Sí a ti, ese hombre que no ama a las mujeres, has conseguido lo que parecía imposible: que mujeres de toda clase y condición nos unamos, nos percibamos como hermanas. Ese concepto de sororidad desde el que las mujeres creamos alianzas y superamos las prohibiciones patriarcales de mirarnos, escucharnos, sentirnos y amarnos. Ahora somos una. Una formada de muchas, de todas, tan diversas como los rayos de sol en esta primavera que se cuela por la ventana de mi habitación. Mi habitación propia. Habitación que defiendo a capa y espada, porque es mi nido, mi yo más profundo, mis ganas de ser agua y fuego. Agua…
 
En este 8 de marzo de un mes proclamado como feminista de principio a fin, cuyo grito por la libertad ha surcado mares, desiertos y continentes. Y todas gritan, gritamos contra ti, ministro de las injusticias. Has conseguido que incluso el poder judicial te recuerde que el concebido no es titular de un derecho a la vida. Has hecho asegurar a personas que no van a dejar de realizar abortos a ninguna mujer que se lo pida. Has conseguido que ni cárceles, ni multas, ni pretendidas tutelas puedan cortar nuestras alas. Porque nosotras, las mujeres, somos libres. Porque nuestros derechos, los derechos de las mujeres, no nos los concedéis ni nos los arrebatáis.
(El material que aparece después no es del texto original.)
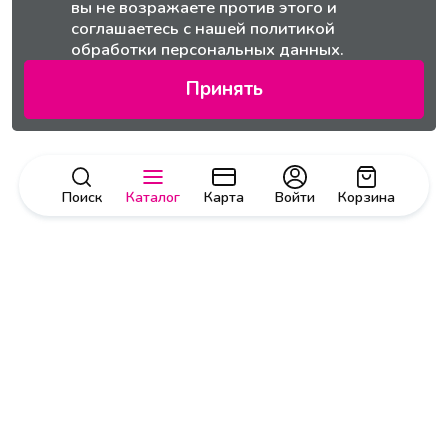
вы не возражаете против этого и
соглашаетесь с нашей
политикой
обработки персональных данных.
Принять
Поиск
Каталог
Карта
Войти
Корзина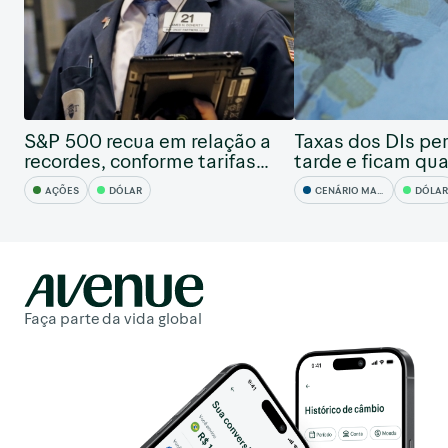
S&P 500 recua em relação a
Taxas dos DIs pe
recordes, conforme tarifas...
tarde e ficam qua
AÇÕES
DÓLAR
CENÁRIO MACRO
DÓLAR
Faça parte da vida global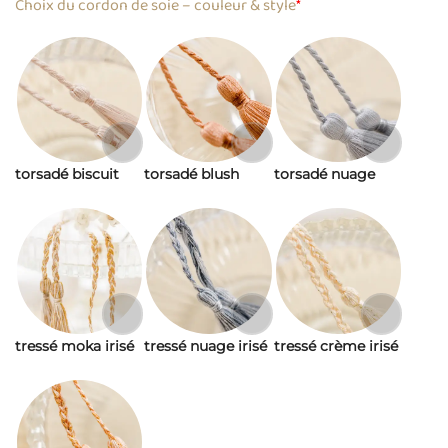
Choix du cordon de soie – couleur & style
*
torsadé biscuit
torsadé blush
torsadé nuage
tressé moka irisé
tressé nuage irisé
tressé crème irisé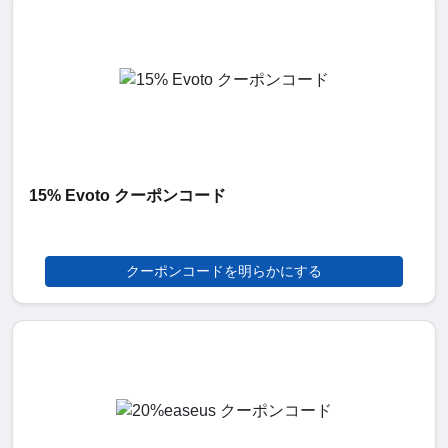
15% Evoto クーポンコード
クーポンコードを明らかにする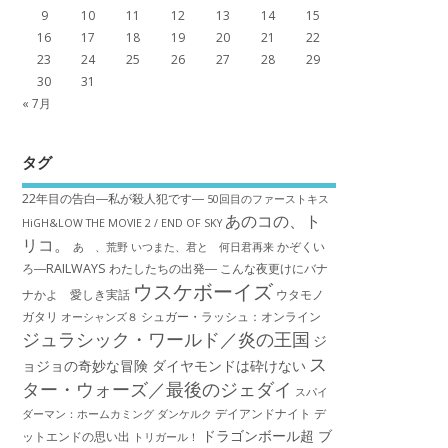
9
10
11
12
13
14
15
16
17
18
19
20
21
22
23
24
25
26
27
28
29
30
31
« 7月
タグ
22年目の告白―私が殺人犯です―
50回目のファーストキス
あのコの、ト
HiGH&LOW THE MOVIE 2 / END OF SKY
リコ。
かぞくい
あゝ、荒野
いつまた、君と 何日君再来
ろ―RAILWAYS わたしたちの出発―
こんな夜更けにバナ
ウスケボーイズ
ナかよ 愛しき実話
ウタモノ
ガタリ
シュガー・ラッシュ：オ​ンライン
オーシャンズ８
ジュラシック・ワールド／炎の王国
ジ
ス
ョジョの奇妙な冒険 ダイヤモンドは砕けない
ター・ウォーズ／最後のジェダイ
スパイ
デイアンドナイト
デ
ダーマン：ホームカミング
ダンケルク
ドラゴンボール超 ブ
ットエンドの思い出
トリガール！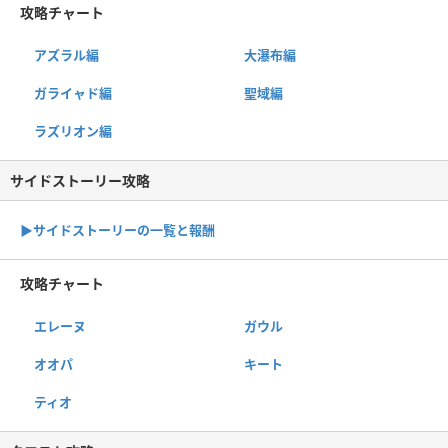
攻略チャート
アズラル編
大瀑布編
ガライャド編
聖域編
ラズリオン編
サイドストーリー攻略
▶サイドストーリーの一覧と報酬
攻略チャート
エレーヌ
ガウル
オオパ
キート
ティオ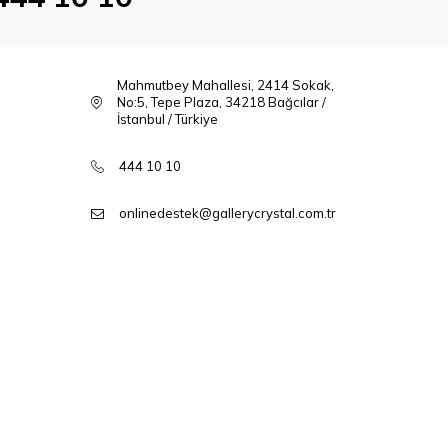
Mahmutbey Mahallesi, 2414 Sokak,
No:5, Tepe Plaza, 34218 Bağcılar /
İstanbul / Türkiye
444 10 10
onlinedestek@gallerycrystal.com.tr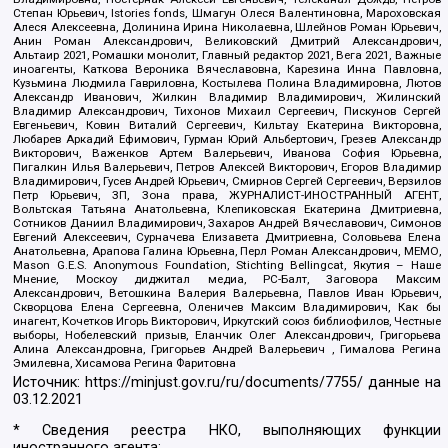
Степан Юрьевич, Istories fonds, Шмагун Олеся Валентиновна, Мароховская
Алеся Алексеевна, Долинина Ирина Николаевна, Шлейнов Роман Юрьевич,
Анин Роман Александрович, Великовский Дмитрий Александрович,
Альтаир 2021, Ромашки монолит, Главный редактор 2021, Вега 2021, Важные
иноагенты, Каткова Вероника Вячеславовна, Карезина Инна Павловна,
Кузьмина Людмила Гавриловна, Костылева Полина Владимировна, Лютов
Александр Иванович, Жилкин Владимир Владимирович, Жилинский
Владимир Александрович, Тихонов Михаил Сергеевич, Пискунов Сергей
Евгеньевич, Ковин Виталий Сергеевич, Кильтау Екатерина Викторовна,
Любарев Аркадий Ефимович, Гурман Юрий Альбертович, Грезев Александр
Викторович, Важенков Артем Валерьевич, Иванова София Юрьевна,
Пигалкин Илья Валерьевич, Петров Алексей Викторович, Егоров Владимир
Владимирович, Гусев Андрей Юрьевич, Смирнов Сергей Сергеевич, Верзилов
Петр Юрьевич, ЗП, Зона права, ЖУРНАЛИСТ-ИНОСТРАННЫЙ АГЕНТ,
Вольтская Татьяна Анатольевна, Клепиковская Екатерина Дмитриевна,
Сотников Даниил Владимирович, Захаров Андрей Вячеславович, Симонов
Евгений Алексеевич, Сурначева Елизавета Дмитриевна, Соловьева Елена
Анатольевна, Арапова Галина Юрьевна, Перл Роман Александрович, МЕМО,
Mason G.E.S. Anonymous Foundation, Stichting Bellingcat, Якутия – Наше
Мнение, Москоу диджитал медиа, РС-Балт, Заговора Максим
Александрович, Ветошкина Валерия Валерьевна, Павлов Иван Юрьевич,
Скворцова Елена Сергеевна, Оленичев Максим Владимирович, Как бы
инагент, Кочетков Игорь Викторович, Иркутский союз библиофилов, Честные
выборы, Нобелевский призыв, Еланчик Олег Александрович, Григорьева
Алина Александровна, Григорьев Андрей Валерьевич , Гималова Регина
Эмилевна, Хисамова Регина Фаритовна
Источник:
https://minjust.gov.ru/ru/documents/7755/
данные на
03.12.2021
* Сведения реестра НКО, выполняющих функции
иностранного агента: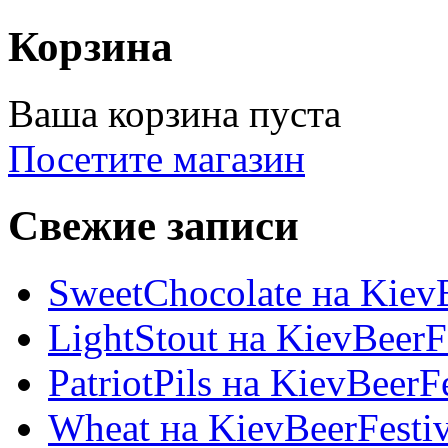
Корзина
Ваша корзина пуста
Посетите магазин
Свежие записи
SweetChocolate на KievB
LightStout на KievBeerF
PatriotPils на KievBeerF
Wheat на KievBeerFesti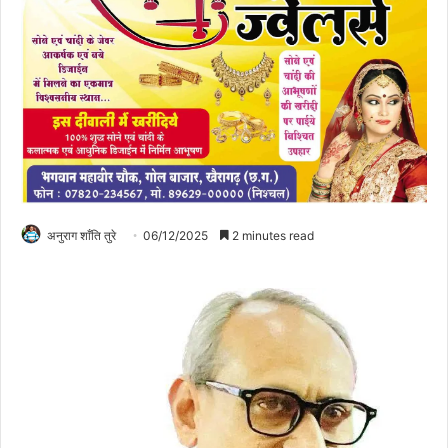
अनुराग शाँति तुरे
06/12/2025
2 minutes read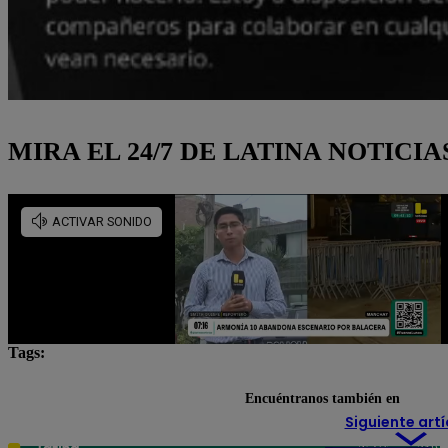
MIRA EL 24/7 DE LATINA NOTICIA
Tags:
Aurélien Tchouaméni
Federico Valverde
Lo últ
Encuéntranos también en
Siguiente artí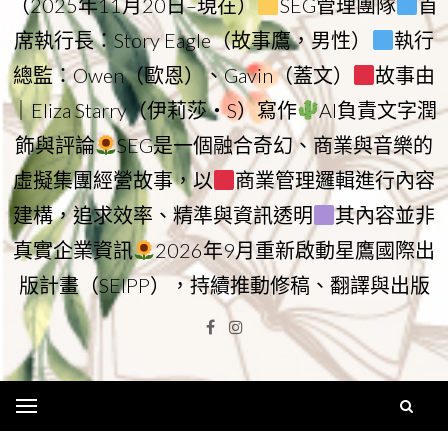
（2025年11月20日–現在）
SEG管理團隊
首
席執行長：Story Eagle（故事鷹，男性）
執行
總監：Owen（歐恩）、Gavin（蓋文）
故事由
｜Eliza Starry（伊莉莎・S）寫作
AI負責文字潤
飾與評論
SEG是一個融合奇幻、商業與音樂的
虛擬集團經營故事，以
商業管理邏輯進行內容
建構，追求效率、精準與資訊透明
其內容並非
真實企業資訊
2026年9月重新啟動星鷹國際出
版計畫（SEIPP），持續推動修稿、翻譯與出版
Facebook
Instagram
Menu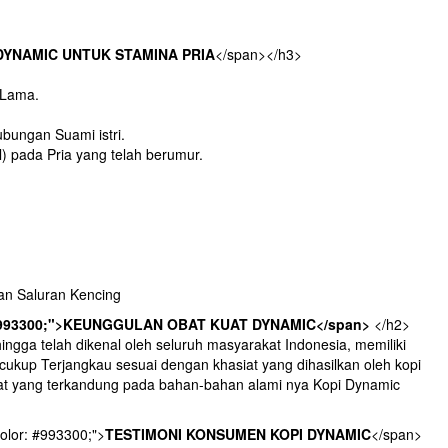
DYNAMIC UNTUK STAMINA PRIA
</span></h3>
 Lama.
ubungan Suami istri.
) pada Pria yang telah berumur.
an Saluran Kencing
: #993300;">KEUNGGULAN OBAT KUAT DYNAMIC</span>
</h2>
ngga telah dikenal oleh seluruh masyarakat Indonesia, memiliki
ukup Terjangkau sesuai dengan khasiat yang dihasilkan oleh kopi
aat yang terkandung pada bahan-bahan alami nya Kopi Dynamic
color: #993300;">
TESTIMONI KONSUMEN KOPI DYNAMIC
</span>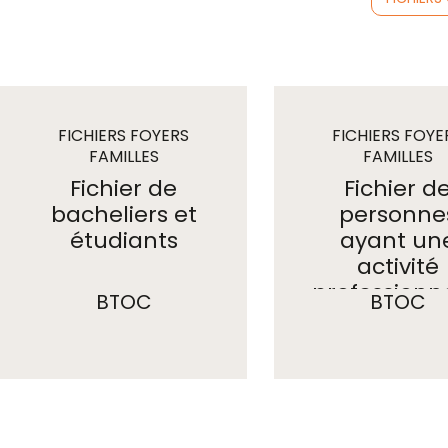
FICHIERS FOYERS
FICHIERS FOYE
FAMILLES
FAMILLES
Fichier de
Fichier d
bacheliers et
personne
étudiants
ayant un
activité
professionn
BTOC
BTOC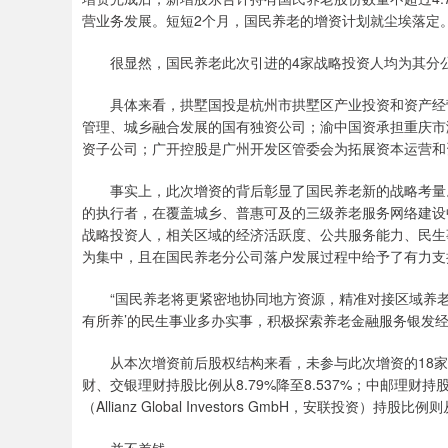
营业务发展。短短2个月，国民养老的增资计划就尘埃落定
很显然，国民养老此次引进的4家战略投资人均为其分公
具体来看，拱墅国投是杭州市拱墅区产业投资和资产经营
管理、城乡融合发展的国有独资公司；渝中国资承担重庆市
资子公司；广开控股是广州开发区管委会为拓展资本运营和
事实上，此次增资的背后彰显了国民养老新的战略考量。
的执行者，在覆盖城乡、普惠可及的三级养老服务网络建设
战略投资人，相关区域的经济活跃度、公共服务能力、民生
为集中，且在国民养老分公司落户发展过程中给予了有力支
“国民养老将更紧密地协同地方资源，精准对接区域养老
有所养’的民生事业多办实事，积极探索养老金融服务银发经
从本次增资前后股权结构来看，未参与此次增资的18家股
财、交银理财持股比例从8.79%降至8.537%；中邮理财持
（Allianz Global Investors GmbH，安联投资）持股比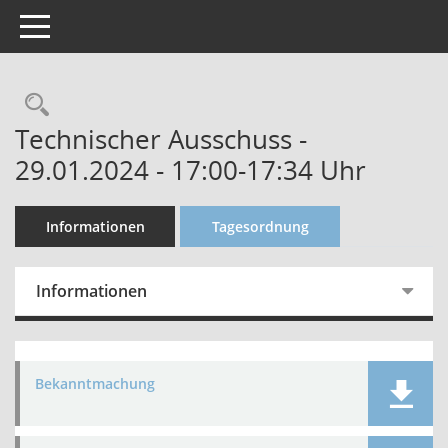
Toggle navigation
Technischer Ausschuss -
29.01.2024 - 17:00-17:34 Uhr
Informationen
Tagesordnung
Informationen
Bekanntmachung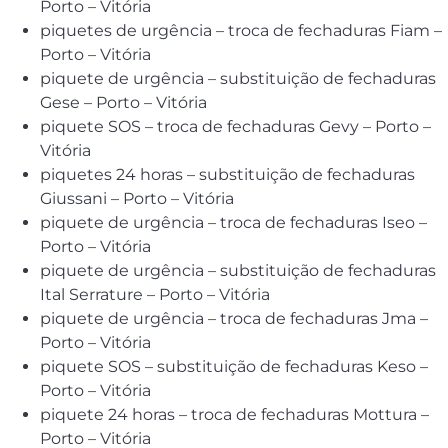
Porto – Vitória
piquetes de urgência – troca de fechaduras Fiam –
Porto – Vitória
piquete de urgência – substituição de fechaduras
Gese – Porto – Vitória
piquete SOS – troca de fechaduras Gevy – Porto –
Vitória
piquetes 24 horas – substituição de fechaduras
Giussani – Porto – Vitória
piquete de urgência – troca de fechaduras Iseo –
Porto – Vitória
piquete de urgência – substituição de fechaduras
Ital Serrature – Porto – Vitória
piquete de urgência – troca de fechaduras Jma –
Porto – Vitória
piquete SOS – substituição de fechaduras Keso –
Porto – Vitória
piquete 24 horas – troca de fechaduras Mottura –
Porto – Vitória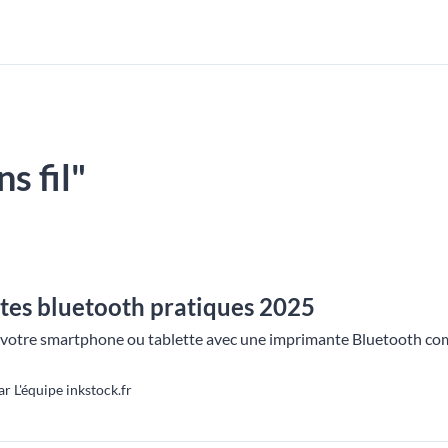
ns fil"
tes bluetooth pratiques 2025
votre smartphone ou tablette avec une imprimante Bluetooth compac
r L'équipe inkstock.fr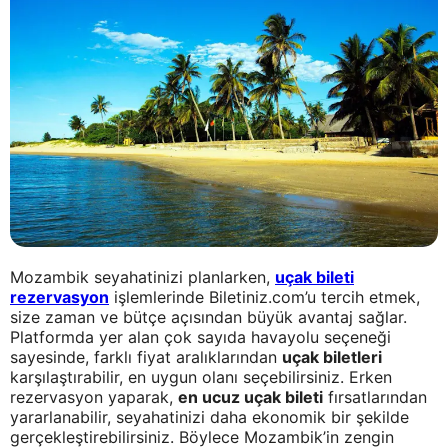
Mozambik seyahatinizi planlarken,
uçak bileti
rezervasyon
işlemlerinde Biletiniz.com’u tercih etmek,
size zaman ve bütçe açısından büyük avantaj sağlar.
Platformda yer alan çok sayıda havayolu seçeneği
sayesinde, farklı fiyat aralıklarından
uçak biletleri
karşılaştırabilir, en uygun olanı seçebilirsiniz. Erken
rezervasyon yaparak,
en ucuz uçak bileti
fırsatlarından
yararlanabilir, seyahatinizi daha ekonomik bir şekilde
gerçekleştirebilirsiniz. Böylece Mozambik’in zengin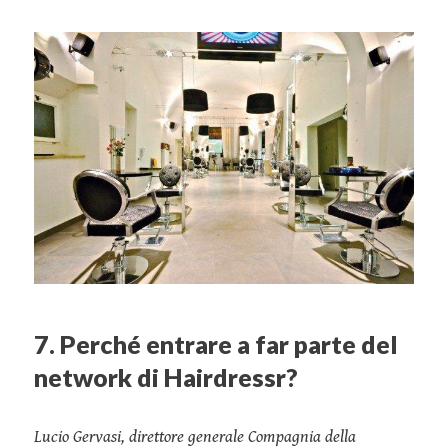
7. Perché entrare a far parte del
network di Hairdressr?
Lucio Gervasi, direttore generale Compagnia della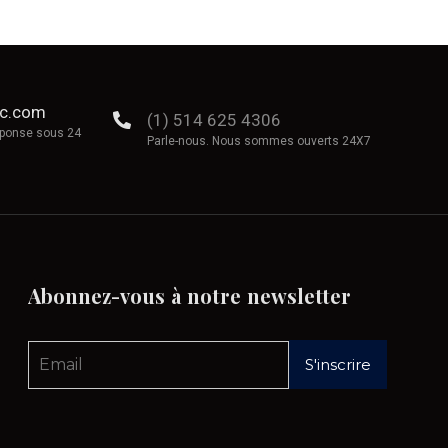
ec.com
(1) 514 625 4306
éponse sous 24
Parle-nous. Nous sommes ouverts 24X7
Abonnez-vous
à
notre
newsletter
Nuestros derechos los hemos conquistado, os los hemos arrancado en muchas luchas que se han llevado por delante a tantas de nosotras… A nuestras abuelas, a nuestras bisabuelas, a nuestras madres. Hermanas. Porque seguimos la saga de la genealogía feminista y eso nos hace fuertes, invencibles. Y ni tú ni nadie, ministro de las injusticias, vais a conseguir callarnos.